__ACTIVITY__
Locate the line that contains "aksesuaras, kuris skatina higieną, padeda" in the entries below, then repeat it and every following line through the line that contains "kambaryje ir suteikia", exactly, and no others.

__MATERIAL FOR THIS EXERCISE__

========================

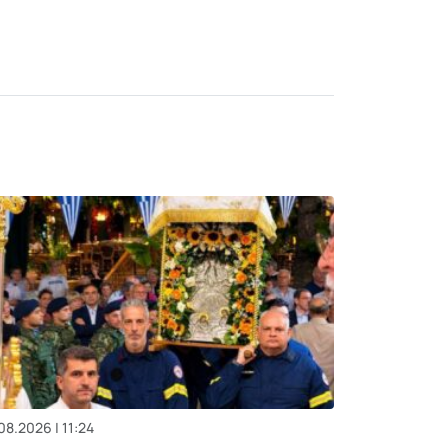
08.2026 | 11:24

========================

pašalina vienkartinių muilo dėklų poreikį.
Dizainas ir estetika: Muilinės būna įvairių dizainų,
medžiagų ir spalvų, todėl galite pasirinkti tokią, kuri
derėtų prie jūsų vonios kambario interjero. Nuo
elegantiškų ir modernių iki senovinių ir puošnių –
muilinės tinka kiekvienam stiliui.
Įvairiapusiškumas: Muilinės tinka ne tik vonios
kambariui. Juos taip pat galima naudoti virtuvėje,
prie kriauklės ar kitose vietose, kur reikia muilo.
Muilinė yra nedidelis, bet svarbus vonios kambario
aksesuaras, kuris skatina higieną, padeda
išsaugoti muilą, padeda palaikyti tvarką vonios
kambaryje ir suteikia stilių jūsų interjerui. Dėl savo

========================

__COMPLETED EXERCISE__
aksesuaras, kuris skatina higieną, padeda
išsaugoti muilą, padeda palaikyti tvarką vonios
kambaryje ir suteikia stilių jūsų interjerui. Dėl savo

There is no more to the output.